My main question/concerns here are around thread safety. There are two main issues:

A non-thread safety issue would be if people were running this in a heterogenous environment. Would they want different pool sizes to somehow be configurable? A static attribute isn't very helpful there. Though perhaps a value of -1 could indicate that the pool should grow until it is right-sized. Of course, if the workload is bursty it will hang onto extra items, though this isn't dissimilar to List<T>.

Astn commented 3 years ago

I perused that branch you posted, and I think it will take me reading through a bit more code to really grok how things are working. I was a bit busy today, so maybe have more time tomorrow.

I'm liking your disposable idea for returning items to the pool, I may have some thoughts on it after I digest it more.

A few related ideas for chewing on.

jamescourtney commented 3 years ago

I've spent some time on the IDisposable idea today. I moved away from strictly using IDisposable and ended up extending an interface that I have already by adding a Release method, which has the same semantics as what I talked about up above. I'm a little leery of IDisposable since it implies some sort of native resource under the hood that needs disposal, and most other object pool APIs use Rent/Return semantics.

var parsed = SomeTable.Serializer.Parse(buffer);
...
if (parsed is IFlatBufferDeserializedObject deserialized)
{
     deserialized.Release();
}

I have most of this prototyped and it seems at least somewhat promising. However, there are some places where this becomes incompatible with other features (init-only property setters don't play nice with reusing the same object!), so I need to refactor my way out of this one.

jamescourtney commented 3 years ago

I have a very beta build of the pooling behavior (as in it looks like it works, but I need to write actual tests). You can grab it from the CI build here (look under artifacts): https://github.com/jamescourtney/FlatSharp/actions/runs/902280796. Alternatively, you can clone the 'objectPool' branch and build yourself.

To enable pooling, you've got to do two things:

1) Add the fs_pool attribute to your fbs. I'm not settled on this yet

table SomeTable (fs_pool) { }

2) Actually recycle your objects after you're done with them:

var parsed = SomeTable.Serializer.Parse(buffer);
...
if (parsed is IFlatBufferDeserializedObject deserialized)
{
     deserialized.Release();
}

When the fs_pool attribute is specified, returned items are sent to a ConcurrentBag after you release them. Release is a no-op when fs_pool is not specified. There is some tracking for double-release and use-after-release, though it is not sophisticated. You can enable better error messages for these scenarios by setting :

FlatSharpGlobalSettings.CollectPooledObjectStackTraces = true;

I'd love to know if this helps your scenario or not.

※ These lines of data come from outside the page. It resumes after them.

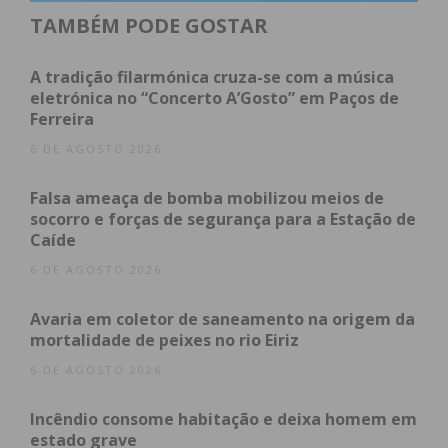
TAMBÉM PODE GOSTAR
Subscreva a newsletter do
A tradição filarmónica cruza-se com a música
eletrónica no “Concerto A’Gosto” em Paços de
Imediato
Ferreira
6 DE AGOSTO 2026
Assine nossa newsletter por e-mail e
obtenha de forma regular a informação
Falsa ameaça de bomba mobilizou meios de
atualizada.
socorro e forças de segurança para a Estação de
Caíde
6 DE AGOSTO 2026
Avaria em coletor de saneamento na origem da
mortalidade de peixes no rio Eiriz
Eu li e concordo com os
termos e
condições
6 DE AGOSTO 2026
Incêndio consome habitação e deixa homem em
estado grave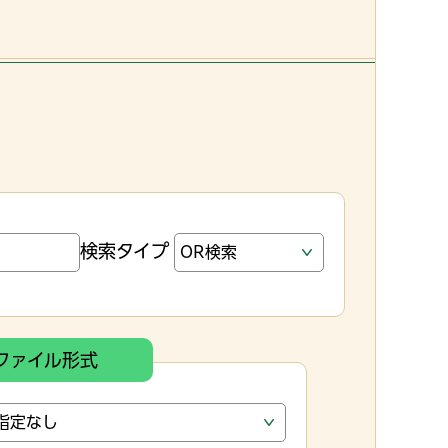
検索タイプ
ファイル形式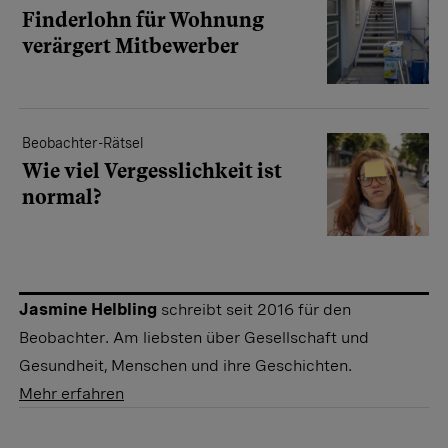
Finderlohn für Wohnung
verärgert Mitbewerber
Beobachter-Rätsel
Wie viel Vergesslichkeit ist
normal?
Jasmine Helbling
schreibt seit 2016 für den
Beobachter. Am liebsten über Gesellschaft und
Gesundheit, Menschen und ihre Geschichten.
Mehr erfahren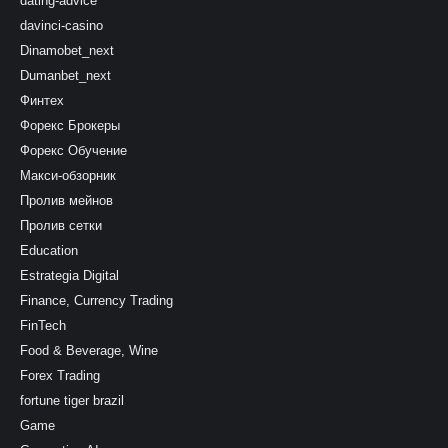
dating-advice
davinci-casino
Dinamobet_next
Dumanbet_next
Финтех
Форекс Брокеры
Форекс Обучение
Макси-обзорник
Пролив мейнов
Пролив сетки
Education
Estrategia Digital
Finance, Currency Trading
FinTech
Food & Beverage, Wine
Forex Trading
fortune tiger brazil
Game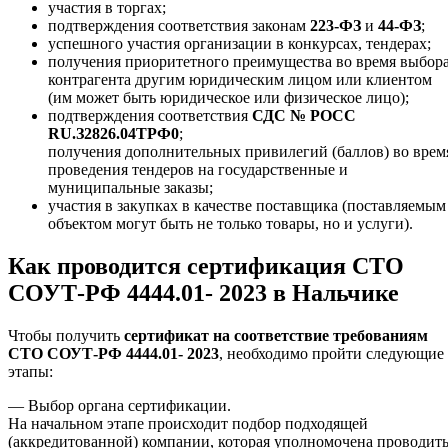
участия в торгах;
подтверждения соответствия законам
223-ФЗ
и
44-ФЗ
;
успешного участия организации в конкурсах, тендерах;
получения приоритетного преимущества во время выбор
контрагента другим юридическим лицом или клиентом
(им может быть юридическое или физическое лицо);
подтверждения соответствия
СДС № РОСС
RU.З2826.04ТРФ0
;
получения дополнительных привилегий (баллов) во врем
проведения тендеров на государственные и
муниципальные заказы;
участия в закупках в качестве поставщика (поставляемым
объектом могут быть не только товары, но и услуги).
Как проводится сертификация СТО
СОУТ-РФ 4444.01- 2023 в Нальчике
Чтобы получить
сертификат на соответствие требованиям
СТО СОУТ-РФ 4444.01- 2023
, необходимо пройти следующие
этапы:
— Выбор органа сертификации.
На начальном этапе происходит подбор подходящей
(аккредитованной) компании, которая уполномочена проводит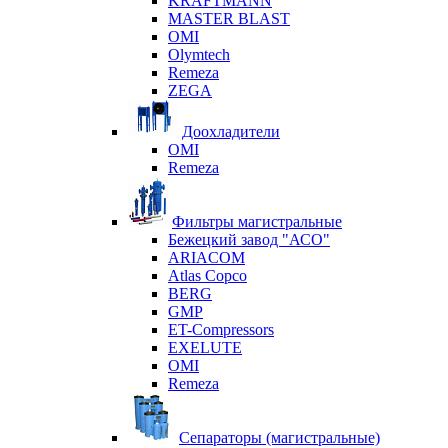
KRAFTMANN
MASTER BLAST
OMI
Olymtech
Remeza
ZEGA
Доохладители
OMI
Remeza
Фильтры магистральные
Бежецкий завод "АСО"
ARIACOM
Atlas Copco
BERG
GMP
ET-Compressors
EXELUTE
OMI
Remeza
Сепараторы (магистральные)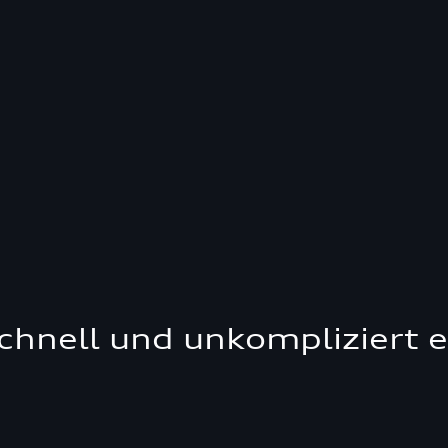
schnell und unkompliziert 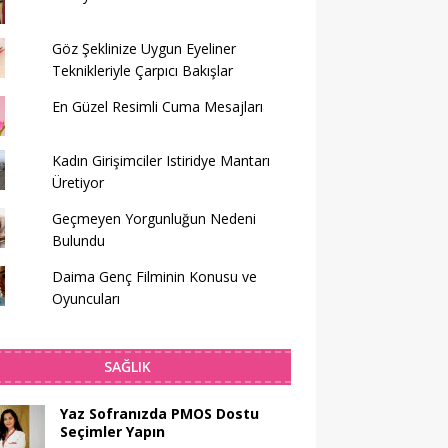
Göz Şeklinize Uygun Eyeliner
Teknikleriyle Çarpıcı Bakışlar
En Güzel Resimli Cuma Mesajları
Kadın Girişimciler Istiridye Mantarı
Üretiyor
Geçmeyen Yorgunluğun Nedeni
Bulundu
Daima Genç Filminin Konusu ve
Oyuncuları
SAĞLIK
Yaz Sofranızda PMOS Dostu
Seçimler Yapın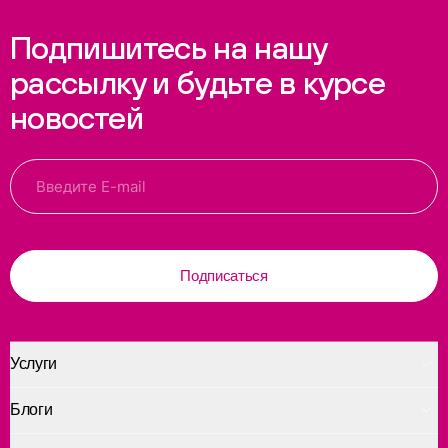
Подпишитесь на нашу
рассылку и будьте в курсе
новостей
Подписаться
Услуги
Блоги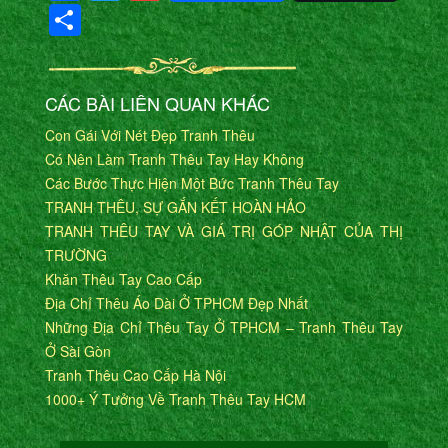
Share
CÁC BÀI LIÊN QUAN KHÁC
Con Gái Với Nét Đẹp Tranh Thêu
Có Nên Làm Tranh Thêu Tay Hay Không
Các Bước Thực Hiện Một Bức Tranh Thêu Tay
TRANH THÊU, SỰ GẮN KẾT HOÀN HẢO
TRANH THÊU TAY VÀ GIÁ TRỊ GÓP NHẬT CỦA THỊ
TRƯỜNG
Khăn Thêu Tay Cao Cấp
Địa Chỉ Thêu Áo Dài Ở TPHCM Đẹp Nhất
Những Địa Chỉ Thêu Tay Ở TPHCM – Tranh Thêu Tay
Ở Sài Gòn
Tranh Thêu Cao Cấp Hà Nội
1000+ Ý Tưởng Về Tranh Thêu Tay HCM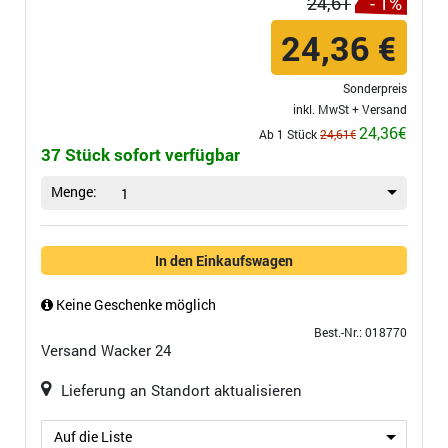
24,61
- 1%
24,36 €
Sonderpreis
inkl. MwSt +
Versand
24,36€
Ab 1 Stück
24,61€
37 Stück sofort verfügbar
Menge:
1
In den Einkaufswagen
Keine Geschenke möglich
Best.-Nr.: 018770
Versand
Wacker 24
Lieferung an Standort aktualisieren
Auf die Liste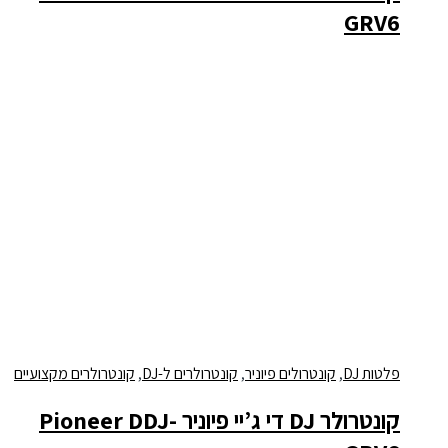
GRV6
פלטות DJ
,
קונטרולים פיוניר
,
קונטרולרים ל-DJ
,
קונטרולרים מקצועיים
קונטרולר DJ די ג’יי פיוניר Pioneer DDJ-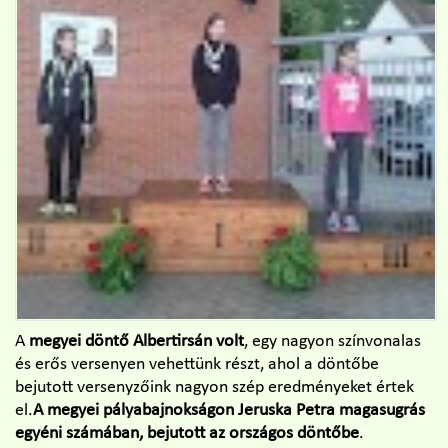
A
megyei döntő Albertirsán volt
, egy nagyon színvonalas
és erős versenyen vehettünk részt, ahol a döntőbe
bejutott versenyzőink nagyon szép eredményeket értek
el.
A megyei pályabajnokságon Jeruska Petra magasugrás
egyéni számában, bejutott az országos döntőbe
.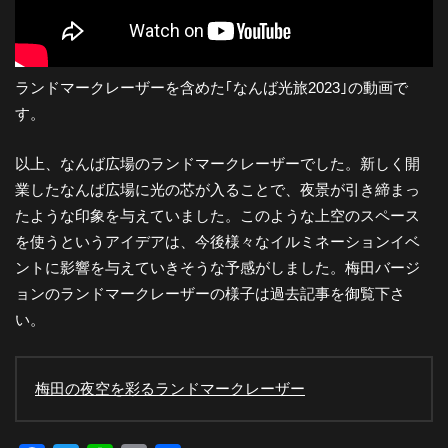
ランドマークレーザーを含めた｢なんば光旅2023｣の動画で
す。
以上、なんば広場のランドマークレーザーでした。新しく開
業したなんば広場に光の芯が入ることで、夜景が引き締まっ
たような印象を与えていました。このような上空のスペース
を使うというアイデアは、今後様々なイルミネーションイベ
ントに影響を与えていきそうな予感がしました。梅田バージ
ョンのランドマークレーザーの様子は過去記事を御覧下さ
い。
梅田の夜空を彩るランドマークレーザー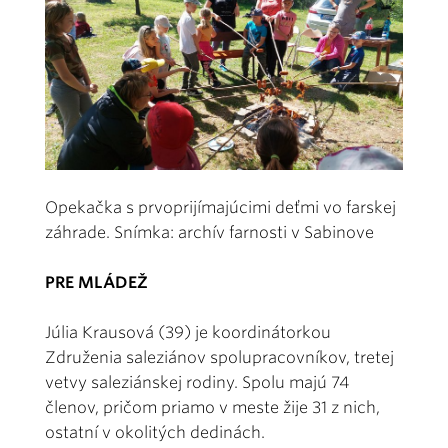
Opekačka s prvoprijímajúcimi deťmi vo farskej
záhrade. Snímka: archív farnosti v Sabinove
PRE MLÁDEŽ
Júlia Krausová (39) je koordinátorkou
Združenia saleziánov spolupracovníkov, tretej
vetvy saleziánskej rodiny. Spolu majú 74
členov, pričom priamo v meste žije 31 z nich,
ostatní v okolitých dedinách.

Astn commented 3 years ago

Very cool, and thanks for helping on this!

I'll setup a benchmark to test. Might take me a few hours.

jamescourtney commented 3 years ago

So, I ran a few benchmarks myself. ConcurrentBag is apparently pretty slow. I've just pushed a new version that switches to [ThreadStatic] and old-fashioned Queue (https://github.com/jamescourtney/FlatSharp/actions/runs/904207394)

Here are the rough benchmarks for a full traversal of this schema (20k items)

table SomeTable (fs_serializer:Lazy) {
    Points : [Vec3];
}

struct Vec3 (fs_nonVirtual, fs_pool) {
        X : float;
    Y : float;
    Z : float;
}
        [Benchmark]
        public int ParseAndTraverse()
        {
            var t = SomeTable.Serializer.Parse(this.inputBuffer);

            int sum = 0;

            var points = t.Points;
            int count = points.Count;
            for (int i = 0; i < count; ++i)
            {
                var item = points[i];
                sum += (int)(item.X + item.Y + item.Z);

                ((IFlatBufferDeserializedObject)item).Release();
            }

            return sum;
        }
Pooled Mode Object Pool Full Traversal Time (us)
No Greedy 715
No Lazy 214
Yes Greedy ConcurrentBag 1000
Yes Lazy ConcurrentBag 1100
Yes Greedy ThreadLocal<Queue> 774
Yes Lazy ThreadLocal<Queue> 691
Yes Greedy [ThreadStatic] + Queue 630
Yes Lazy [ThreadStatic] + Queue 513
Yes Greedy [ThreadStatic] + Stack 616
Yes Lazy [ThreadStatic] + Stack 522

My commentary on these results is:

This seems to require a bit more tinkering. Would you mind just giving me a simple little benchmark that reflects your scenario so I can play with it some more on my own?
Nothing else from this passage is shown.